» **Exercise prompt**
Determine which lines of the records include the word "steel", and copy them.

Data for the task: Begin

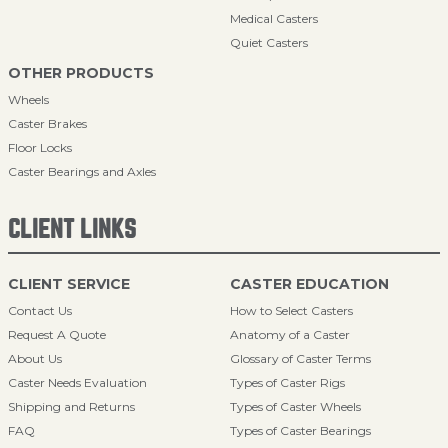
Medical Casters
Quiet Casters
OTHER PRODUCTS
Wheels
Caster Brakes
Floor Locks
Caster Bearings and Axles
CLIENT LINKS
CLIENT SERVICE
CASTER EDUCATION
Contact Us
How to Select Casters
Request A Quote
Anatomy of a Caster
About Us
Glossary of Caster Terms
Caster Needs Evaluation
Types of Caster Rigs
Shipping and Returns
Types of Caster Wheels
FAQ
Types of Caster Bearings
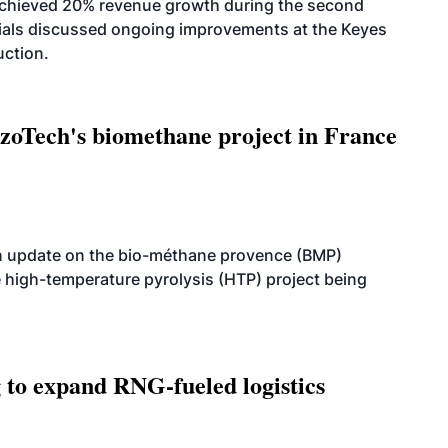
achieved 20% revenue growth during the second
icials discussed ongoing improvements at the Keyes
uction.
oTech's biomethane project in France
n update on the bio-méthane provence (BMP)
e high-temperature pyrolysis (HTP) project being
g to expand RNG-fueled logistics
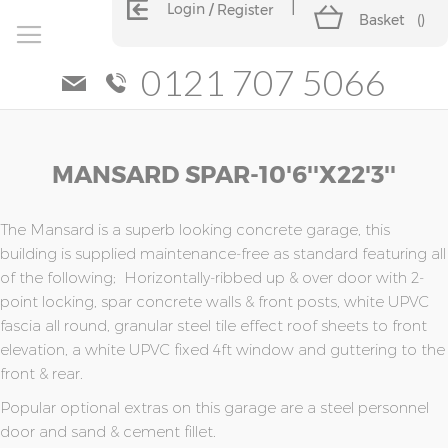
Login
Register
Basket
(
)
0121 707 5066
Skip
Skip
MANSARD SPAR-10'6''x22'3''
to
to
the
the
end
beginning
of
of
The Mansard is a superb looking concrete garage, this
the
the
building is supplied maintenance-free as standard featuring all
images
images
of the following; Horizontally-ribbed up & over door with 2-
gallery
gallery
point locking, spar concrete walls & front posts, white UPVC
fascia all round, granular steel tile effect roof sheets to front
elevation, a white UPVC fixed 4ft window and guttering to the
front & rear.
Popular optional extras on this garage are a steel personnel
door and sand & cement fillet.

Data for the task: End

» **Task response**
fascia all round, granular steel tile effect roof sheets to front
Popular optional extras on this garage are a steel personnel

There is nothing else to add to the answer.